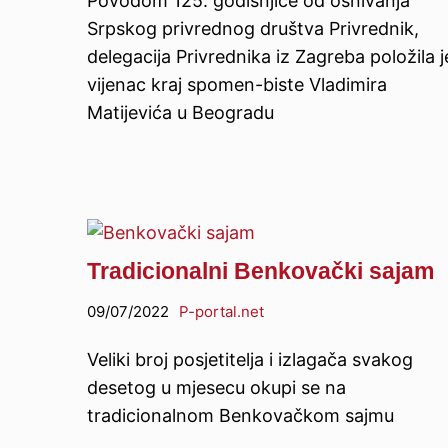
Povodom 125. godišnjice od osnivanja
Srpskog privrednog društva Privrednik,
delegacija Privrednika iz Zagreba položila j
vijenac kraj spomen-biste Vladimira
Matijevića u Beogradu
Tradicionalni Benkovački sajam
09/07/2022
P-portal.net
Veliki broj posjetitelja i izlagača svakog
desetog u mjesecu okupi se na
tradicionalnom Benkovačkom sajmu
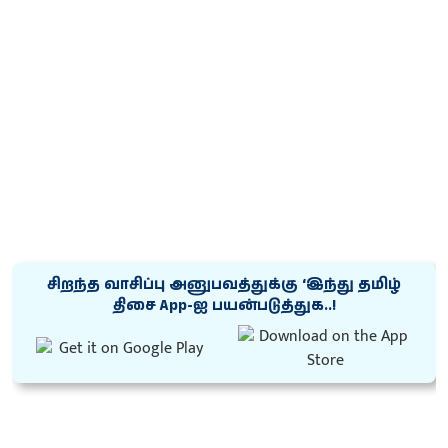
சிறந்த வாசிப்பு அனுபவத்துக்கு ‘இந்து தமிழ்
திசை App-ஐ பயன்படுத்துக..!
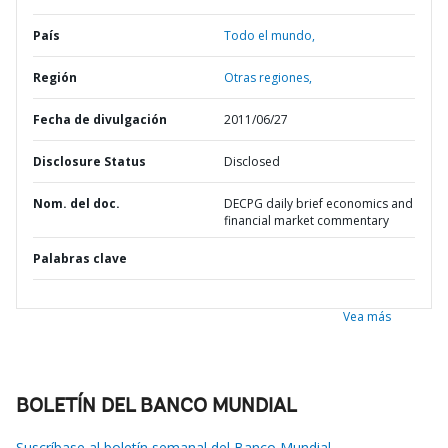
País
Todo el mundo,
Región
Otras regiones,
Fecha de divulgación
2011/06/27
Disclosure Status
Disclosed
Nom. del doc.
DECPG daily brief economics and
financial market commentary
Palabras clave
Vea más
BOLETÍN DEL BANCO MUNDIAL
Suscríbase al boletín semanal del Banco Mundial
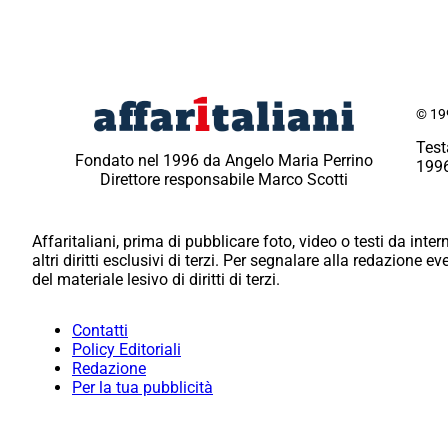
© 199
Test
Fondato nel 1996 da Angelo Maria Perrino
1996
Direttore responsabile Marco Scotti
Affaritaliani, prima di pubblicare foto, video o testi da intern
altri diritti esclusivi di terzi. Per segnalare alla redazione 
del materiale lesivo di diritti di terzi.
Contatti
Policy Editoriali
Redazione
Per la tua pubblicità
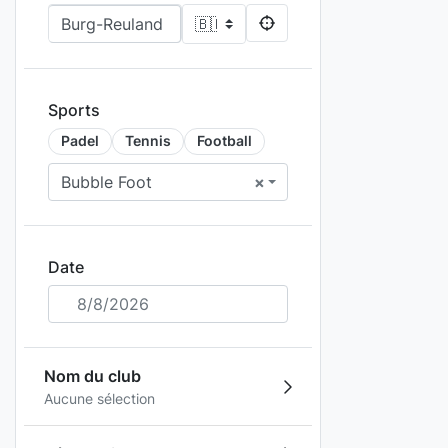
Sports
Padel
Tennis
Football
Bubble Foot
×
Date
8/8/2026
Nom du club
Aucune sélection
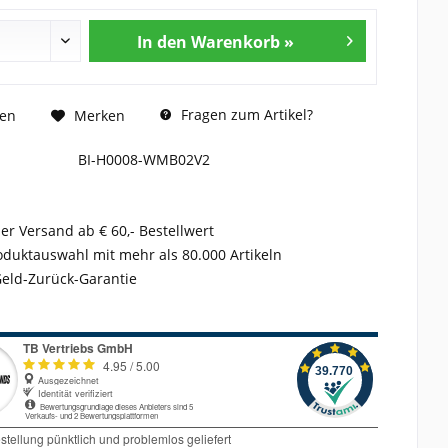
In den Warenkorb »
Fragen zum Artikel?
hen
Merken
BI-H0008-WMB02V2
er Versand ab € 60,- Bestellwert
duktauswahl mit mehr als 80.000 Artikeln
Geld-Zurück-Garantie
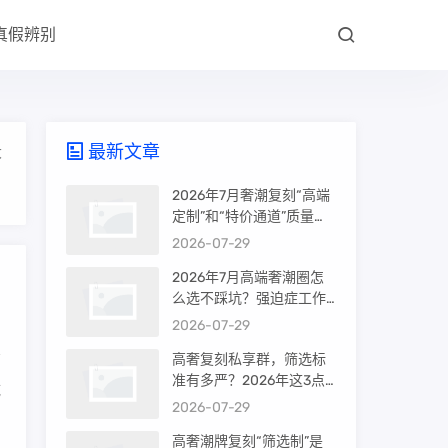
真假辨别
最新文章
大
2026年7月奢潮复刻“高端
定制”和“特价通道”质量差
很多吗？内行人说出真相
2026-07-29
2026年7月高端奢潮圈怎
么选不踩坑？强迫症工作
室的筛选机制是真相还是
2026-07-29
噱头
高奢复刻私享群，筛选标
准有多严？2026年这3点
域
才是真相
2026-07-29
高奢潮牌复刻“筛选制”是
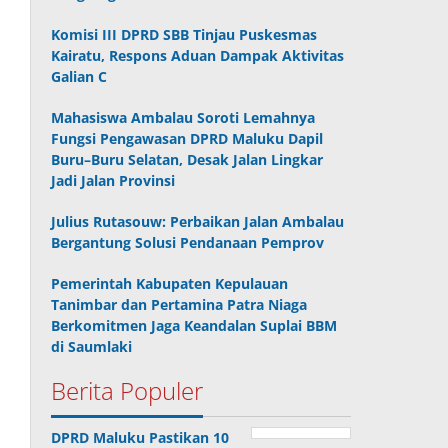
Komisi III DPRD SBB Tinjau Puskesmas
Kairatu, Respons Aduan Dampak Aktivitas
Galian C
Mahasiswa Ambalau Soroti Lemahnya
Fungsi Pengawasan DPRD Maluku Dapil
Buru–Buru Selatan, Desak Jalan Lingkar
Jadi Jalan Provinsi
Julius Rutasouw: Perbaikan Jalan Ambalau
Bergantung Solusi Pendanaan Pemprov
Pemerintah Kabupaten Kepulauan
Tanimbar dan Pertamina Patra Niaga
Berkomitmen Jaga Keandalan Suplai BBM
di Saumlaki
Berita Populer
DPRD Maluku Pastikan 10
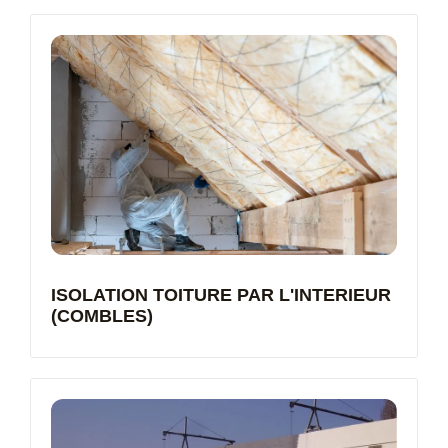
ISOLATION TOITURE PAR L'INTERIEUR
(COMBLES)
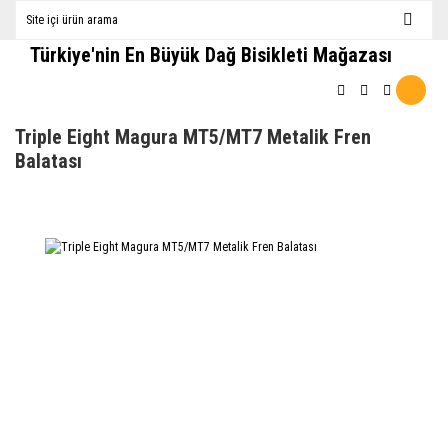
Türkiye'nin En Büyük Dağ Bisikleti Mağazası
Triple Eight Magura MT5/MT7 Metalik Fren
Balatası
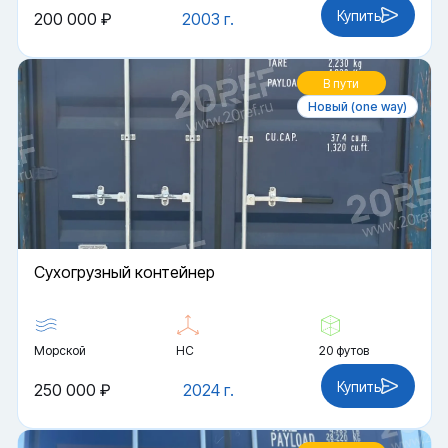
Купить
200 000 ₽
2003 г.
В пути
Новый (one way)
Cухогрузный контейнер
Морской
HC
20 футов
Купить
250 000 ₽
2024 г.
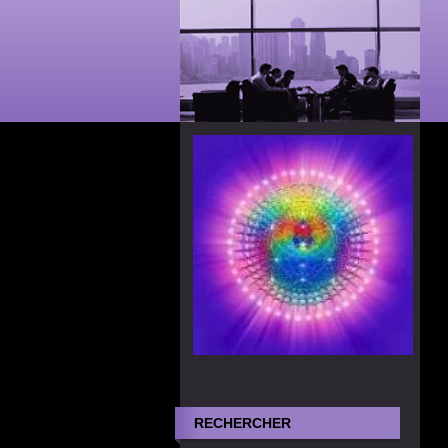
RECHERCHER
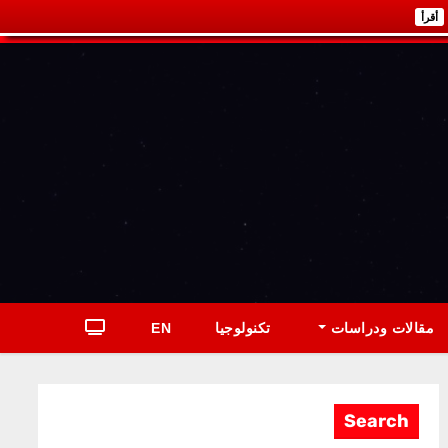
أقرأ
مقالات ودراسات
تكنولوجيا
EN
Search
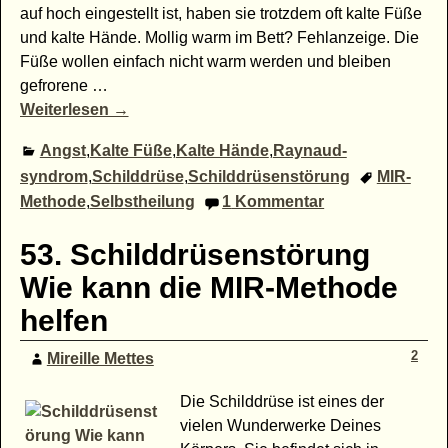
auf hoch eingestellt ist, haben sie trotzdem oft kalte Füße
und kalte Hände. Mollig warm im Bett? Fehlanzeige. Die
Füße wollen einfach nicht warm werden und bleiben
gefrorene
…
Weiterlesen →
Angst
,
Kalte Füße
,
Kalte Hände
,
Raynaud-
syndrom
,
Schilddrüse
,
Schilddrüsenstörung
MIR-
Methode
,
Selbstheilung
1
Kommentar
53. Schilddrüsenstörung
Wie kann die MIR-Methode
helfen
2
Mireille Mettes
Die Schilddrüse ist eines der
vielen Wunderwerke Deines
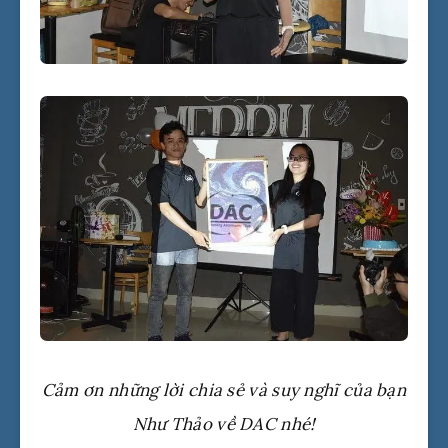
Cảm ơn những lời chia sẻ và suy nghĩ của bạn
Như Thảo về DAC nhé!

■ ■ ■ ■ ■

* [Prompt] Give back the entries above exactly as they stand. Leave the images out.

* [Task solution]
Povodom 125. godišnjice od osnivanja
Srpskog privrednog društva Privrednik,
delegacija Privrednika iz Zagreba položila j
vijenac kraj spomen-biste Vladimira
Matijevića u Beogradu
Tradicionalni Benkovački sajam
09/07/2022
P-portal.net
Veliki broj posjetitelja i izlagača svakog
desetog u mjesecu okupi se na
tradicionalnom Benkovačkom sajmu
சிறந்த வாசிப்பு அனுபவத்துக்கு ‘இந்து தமிழ்
திசை App-ஐ பயன்படுத்துக..!
País
Todo el mundo,
Región
Otras regiones,
Fecha de divulgación
2011/06/27
Disclosure Status
Disclosed
Nom. del doc.
DECPG daily brief economics and
financial market commentary
Palabras clave
Vea más
BOLETÍN DEL BANCO MUNDIAL
Suscríbase al boletín semanal del Banco Mundial
© 199
Test
Fondato nel 1996 da Angelo Maria Perrino
1996
Direttore responsabile Marco Scotti
Affaritaliani, prima di pubblicare foto, video o testi da intern
altri diritti esclusivi di terzi. Per segnalare alla redazione 
del materiale lesivo di diritti di terzi.
Contatti
Policy Editoriali
Redazione
Per la tua pubblicità
Sports
Padel
Tennis
Football
Bubble Foot
×
Date
8/8/2026
Nom du club
Aucune sélection
In den Warenkorb »
Fragen zum Artikel?
hen
Merken
BI-H0008-WMB02V2
er Versand ab € 60,- Bestellwert
duktauswahl mit mehr als 80.000 Artikeln
Geld-Zurück-Garantie
真假辨别
最新文章
大
2026年7月奢潮复刻“高端
定制”和“特价通道”质量差
很多吗？内行人说出真相
2026-07-29
2026年7月高端奢潮圈怎
么选不踩坑？强迫症工作
室的筛选机制是真相还是
2026-07-29
噱头
高奢复刻私享群，筛选标
准有多严？2026年这3点
域
才是真相
2026-07-29
高奢潮牌复刻“筛选制”是
Komisi III DPRD SBB Tinjau Puskesmas
Kairatu, Respons Aduan Dampak Aktivitas
Galian C
Mahasiswa Ambalau Soroti Lemahnya
Fungsi Pengawasan DPRD Maluku Dapil
Buru–Buru Selatan, Desak Jalan Lingkar
Jadi Jalan Provinsi
Julius Rutasouw: Perbaikan Jalan Ambalau
Bergantung Solusi Pendanaan Pemprov
Pemerintah Kabupaten Kepulauan
Tanimbar dan Pertamina Patra Niaga
Berkomitmen Jaga Keandalan Suplai BBM
di Saumlaki
Berita Populer
DPRD Maluku Pastikan 10
ISOLATION TOITURE PAR L'INTERIEUR
(COMBLES)
Türkiye'nin En Büyük Dağ Bisikleti Mağazası
Triple Eight Magura MT5/MT7 Metalik Fren
Balatası
Купить
200 000 ₽
2003 г.
В пути
Новый (one way)
Cухогрузный контейнер
Морской
HC
20 футов
Купить
250 000 ₽
2024 г.
RECHERCHER
أقرأ
مقالات ودراسات
تكنولوجيا
EN
Search
auf hoch eingestellt ist, haben sie trotzdem oft kalte Füße
und kalte Hände. Mollig warm im Bett? Fehlanzeige. Die
Füße wollen einfach nicht warm werden und bleiben
gefrorene
…
Weiterlesen →
Angst
,
Kalte Füße
,
Kalte Hände
,
Raynaud-
syndrom
,
Schilddrüse
,
Schilddrüsenstörung
MIR-
Methode
,
Selbstheilung
1
Kommentar
53. Schilddrüsenstörung
Wie kann die MIR-Methode
helfen
2
Mireille Mettes
Die Schilddrüse ist eines der
vielen Wunderwerke Deines
Cảm ơn những lời chia sẻ và suy nghĩ của bạn
Như Thảo về DAC nhé!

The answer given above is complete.